Diese Fähigkeit eröffnet neue Möglichkeiten für die gezielte Anzucht dieser Mikroben und könnte helfen, landwirtschaftliche Lachgas-Emissionen zu reduzieren. Die Forschungsergebnisse wurden kürzlich in der renommierten Fachzeitschrift Nature veröffentlicht.
Nitrifikanten wichtig
Die Nitrifikation, die Umwandlung von Ammoniak über Nitrit zu Nitrat, wird von speziellen Mikroorganismen, den Nitrifikanten, durchgeführt und spielt eine zentrale Rolle im globalen Stickstoffkreislauf.

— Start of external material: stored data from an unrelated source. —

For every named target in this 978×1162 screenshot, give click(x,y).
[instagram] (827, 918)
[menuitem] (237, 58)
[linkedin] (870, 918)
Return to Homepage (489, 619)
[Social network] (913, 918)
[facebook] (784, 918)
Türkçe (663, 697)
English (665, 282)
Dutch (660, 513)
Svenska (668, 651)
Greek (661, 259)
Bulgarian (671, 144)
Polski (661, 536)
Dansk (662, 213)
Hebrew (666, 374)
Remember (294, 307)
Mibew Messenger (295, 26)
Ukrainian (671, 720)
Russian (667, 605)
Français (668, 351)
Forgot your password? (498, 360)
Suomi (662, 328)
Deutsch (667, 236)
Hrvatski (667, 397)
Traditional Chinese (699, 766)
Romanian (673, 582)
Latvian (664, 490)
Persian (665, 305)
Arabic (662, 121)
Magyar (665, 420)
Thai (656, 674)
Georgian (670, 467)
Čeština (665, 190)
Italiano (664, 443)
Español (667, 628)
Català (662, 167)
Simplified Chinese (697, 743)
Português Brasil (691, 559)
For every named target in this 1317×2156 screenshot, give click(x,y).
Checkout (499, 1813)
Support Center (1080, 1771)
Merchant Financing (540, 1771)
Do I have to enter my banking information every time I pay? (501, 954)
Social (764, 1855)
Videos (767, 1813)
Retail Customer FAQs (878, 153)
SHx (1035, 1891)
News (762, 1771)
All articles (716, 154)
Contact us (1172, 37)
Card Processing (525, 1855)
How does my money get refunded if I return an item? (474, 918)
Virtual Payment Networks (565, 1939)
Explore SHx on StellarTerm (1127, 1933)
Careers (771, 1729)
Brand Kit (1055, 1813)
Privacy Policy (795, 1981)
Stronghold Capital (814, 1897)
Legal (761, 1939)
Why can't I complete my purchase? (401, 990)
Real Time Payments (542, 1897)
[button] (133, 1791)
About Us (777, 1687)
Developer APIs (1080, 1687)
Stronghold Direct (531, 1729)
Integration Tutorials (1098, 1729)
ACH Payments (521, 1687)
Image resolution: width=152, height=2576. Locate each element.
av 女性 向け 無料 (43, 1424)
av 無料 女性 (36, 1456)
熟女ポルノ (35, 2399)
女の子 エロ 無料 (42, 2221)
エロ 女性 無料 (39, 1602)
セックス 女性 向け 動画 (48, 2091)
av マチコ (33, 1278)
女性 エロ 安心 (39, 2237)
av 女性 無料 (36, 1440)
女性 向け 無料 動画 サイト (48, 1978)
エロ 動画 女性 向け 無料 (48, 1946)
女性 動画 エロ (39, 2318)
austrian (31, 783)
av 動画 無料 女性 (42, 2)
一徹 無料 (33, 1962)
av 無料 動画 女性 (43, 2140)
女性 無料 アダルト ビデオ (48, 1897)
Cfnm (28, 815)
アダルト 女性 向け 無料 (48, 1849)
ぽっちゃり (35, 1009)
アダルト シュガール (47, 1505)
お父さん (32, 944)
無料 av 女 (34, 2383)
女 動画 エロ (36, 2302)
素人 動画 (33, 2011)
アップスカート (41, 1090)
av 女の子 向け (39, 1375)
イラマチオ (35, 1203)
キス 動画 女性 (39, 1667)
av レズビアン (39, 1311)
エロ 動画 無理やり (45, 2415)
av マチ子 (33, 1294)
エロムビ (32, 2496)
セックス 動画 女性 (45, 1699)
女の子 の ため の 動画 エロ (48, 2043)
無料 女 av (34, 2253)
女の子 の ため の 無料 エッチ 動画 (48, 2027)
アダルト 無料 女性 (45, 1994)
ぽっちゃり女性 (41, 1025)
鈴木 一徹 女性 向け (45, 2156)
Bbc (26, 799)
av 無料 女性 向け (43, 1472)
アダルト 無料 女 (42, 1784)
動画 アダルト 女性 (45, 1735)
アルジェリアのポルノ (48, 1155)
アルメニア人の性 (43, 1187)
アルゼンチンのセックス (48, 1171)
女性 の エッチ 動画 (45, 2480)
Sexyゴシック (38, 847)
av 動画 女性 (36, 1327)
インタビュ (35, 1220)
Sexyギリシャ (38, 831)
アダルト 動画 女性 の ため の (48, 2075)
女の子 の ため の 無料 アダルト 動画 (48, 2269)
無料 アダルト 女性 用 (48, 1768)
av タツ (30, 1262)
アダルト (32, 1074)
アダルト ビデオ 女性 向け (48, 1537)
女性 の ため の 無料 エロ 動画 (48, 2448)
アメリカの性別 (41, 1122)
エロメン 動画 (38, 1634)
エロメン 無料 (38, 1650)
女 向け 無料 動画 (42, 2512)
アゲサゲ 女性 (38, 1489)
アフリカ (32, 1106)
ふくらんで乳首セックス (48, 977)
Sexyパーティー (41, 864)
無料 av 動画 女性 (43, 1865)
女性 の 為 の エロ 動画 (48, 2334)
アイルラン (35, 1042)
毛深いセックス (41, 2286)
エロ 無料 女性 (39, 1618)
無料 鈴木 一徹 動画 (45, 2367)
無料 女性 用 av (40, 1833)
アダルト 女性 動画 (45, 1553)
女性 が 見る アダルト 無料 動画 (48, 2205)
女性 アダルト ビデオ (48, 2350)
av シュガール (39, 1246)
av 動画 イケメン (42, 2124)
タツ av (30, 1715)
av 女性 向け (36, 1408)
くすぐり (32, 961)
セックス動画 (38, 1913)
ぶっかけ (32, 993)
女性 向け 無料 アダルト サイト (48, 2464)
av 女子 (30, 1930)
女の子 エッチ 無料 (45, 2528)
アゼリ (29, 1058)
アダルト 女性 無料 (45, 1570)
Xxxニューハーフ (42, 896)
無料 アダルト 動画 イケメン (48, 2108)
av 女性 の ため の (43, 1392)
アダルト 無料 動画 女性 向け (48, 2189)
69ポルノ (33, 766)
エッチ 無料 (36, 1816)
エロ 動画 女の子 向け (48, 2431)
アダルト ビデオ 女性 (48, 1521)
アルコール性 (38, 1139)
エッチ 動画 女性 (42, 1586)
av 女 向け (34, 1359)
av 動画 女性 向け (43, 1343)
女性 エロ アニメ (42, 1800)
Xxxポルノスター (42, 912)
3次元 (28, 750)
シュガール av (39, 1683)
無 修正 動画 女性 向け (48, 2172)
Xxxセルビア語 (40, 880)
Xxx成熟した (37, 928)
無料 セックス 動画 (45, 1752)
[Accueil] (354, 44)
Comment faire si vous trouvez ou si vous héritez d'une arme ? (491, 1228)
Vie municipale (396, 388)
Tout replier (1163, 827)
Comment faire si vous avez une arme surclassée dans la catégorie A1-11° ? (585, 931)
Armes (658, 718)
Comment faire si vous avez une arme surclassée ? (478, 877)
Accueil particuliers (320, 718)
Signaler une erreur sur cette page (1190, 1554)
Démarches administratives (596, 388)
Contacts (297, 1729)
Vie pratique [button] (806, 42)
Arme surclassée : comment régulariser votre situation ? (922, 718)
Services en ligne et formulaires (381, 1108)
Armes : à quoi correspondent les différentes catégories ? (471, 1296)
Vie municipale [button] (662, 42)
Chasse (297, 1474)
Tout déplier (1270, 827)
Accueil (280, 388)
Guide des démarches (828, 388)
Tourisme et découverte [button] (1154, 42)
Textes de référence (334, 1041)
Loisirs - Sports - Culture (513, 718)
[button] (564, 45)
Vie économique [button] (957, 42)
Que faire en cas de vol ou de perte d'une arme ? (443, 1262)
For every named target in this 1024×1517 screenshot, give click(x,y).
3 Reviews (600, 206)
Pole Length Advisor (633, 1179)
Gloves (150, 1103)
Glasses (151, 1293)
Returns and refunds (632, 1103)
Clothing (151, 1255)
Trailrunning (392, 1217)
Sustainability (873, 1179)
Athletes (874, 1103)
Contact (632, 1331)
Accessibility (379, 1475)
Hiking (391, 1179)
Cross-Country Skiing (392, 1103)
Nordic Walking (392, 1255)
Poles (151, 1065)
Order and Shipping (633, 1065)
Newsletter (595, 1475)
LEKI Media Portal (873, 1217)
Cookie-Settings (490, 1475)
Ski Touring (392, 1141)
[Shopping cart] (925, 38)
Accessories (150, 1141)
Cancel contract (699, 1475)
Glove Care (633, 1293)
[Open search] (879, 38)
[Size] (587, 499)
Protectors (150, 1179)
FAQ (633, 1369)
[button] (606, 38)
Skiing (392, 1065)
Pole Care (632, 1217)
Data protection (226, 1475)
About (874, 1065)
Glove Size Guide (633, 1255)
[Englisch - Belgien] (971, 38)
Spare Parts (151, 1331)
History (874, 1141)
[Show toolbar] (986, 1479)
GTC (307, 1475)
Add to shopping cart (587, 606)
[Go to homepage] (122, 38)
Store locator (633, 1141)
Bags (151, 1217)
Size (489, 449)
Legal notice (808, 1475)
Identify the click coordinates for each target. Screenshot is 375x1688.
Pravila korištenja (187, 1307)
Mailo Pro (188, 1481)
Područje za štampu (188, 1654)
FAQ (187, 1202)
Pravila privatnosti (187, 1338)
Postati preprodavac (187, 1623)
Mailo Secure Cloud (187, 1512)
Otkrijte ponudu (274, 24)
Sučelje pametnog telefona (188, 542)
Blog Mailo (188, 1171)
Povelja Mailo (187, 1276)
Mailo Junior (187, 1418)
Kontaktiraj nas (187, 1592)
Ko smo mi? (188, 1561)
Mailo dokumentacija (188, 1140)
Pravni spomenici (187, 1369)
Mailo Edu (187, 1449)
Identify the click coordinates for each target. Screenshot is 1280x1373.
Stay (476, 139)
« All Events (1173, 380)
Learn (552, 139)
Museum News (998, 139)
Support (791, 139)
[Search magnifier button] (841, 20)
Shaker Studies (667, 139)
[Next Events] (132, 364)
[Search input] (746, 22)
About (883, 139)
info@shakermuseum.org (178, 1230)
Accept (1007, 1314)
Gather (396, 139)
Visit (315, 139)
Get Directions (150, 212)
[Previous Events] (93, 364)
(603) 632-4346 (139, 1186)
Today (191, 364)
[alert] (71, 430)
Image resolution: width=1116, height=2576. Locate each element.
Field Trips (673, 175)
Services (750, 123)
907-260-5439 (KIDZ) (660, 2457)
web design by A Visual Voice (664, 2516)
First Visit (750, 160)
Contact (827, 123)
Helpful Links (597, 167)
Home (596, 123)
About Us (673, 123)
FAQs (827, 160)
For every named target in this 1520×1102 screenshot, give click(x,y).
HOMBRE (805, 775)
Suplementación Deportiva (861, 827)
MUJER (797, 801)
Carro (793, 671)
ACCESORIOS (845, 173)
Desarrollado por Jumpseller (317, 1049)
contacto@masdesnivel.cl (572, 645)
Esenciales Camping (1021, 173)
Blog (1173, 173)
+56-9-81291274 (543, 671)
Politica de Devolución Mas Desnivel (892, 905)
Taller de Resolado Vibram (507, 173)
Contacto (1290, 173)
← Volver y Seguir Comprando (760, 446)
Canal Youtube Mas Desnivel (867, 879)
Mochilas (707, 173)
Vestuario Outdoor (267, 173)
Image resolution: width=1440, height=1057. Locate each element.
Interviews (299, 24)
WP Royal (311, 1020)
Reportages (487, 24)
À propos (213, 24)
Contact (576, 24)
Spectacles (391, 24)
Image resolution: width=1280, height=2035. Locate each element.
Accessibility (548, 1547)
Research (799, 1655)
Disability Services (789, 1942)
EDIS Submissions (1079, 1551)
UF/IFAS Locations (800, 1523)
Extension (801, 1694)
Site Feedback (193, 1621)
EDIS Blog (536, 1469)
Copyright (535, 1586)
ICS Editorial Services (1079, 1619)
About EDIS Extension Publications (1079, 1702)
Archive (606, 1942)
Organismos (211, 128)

Obwohl dieser Prozess wichtig für die Nährstoffentfernung in Kläranlagen ist, trägt er auch zur Emission von Lachgas bei, einem starken Treibhausgas, das zudem zum Ozonabbau beiträgt. Die Forscher haben nun eine Methode entdeckt, mit der sich Nitrifikanten fördern lassen, die weniger Lachgas freisetzen.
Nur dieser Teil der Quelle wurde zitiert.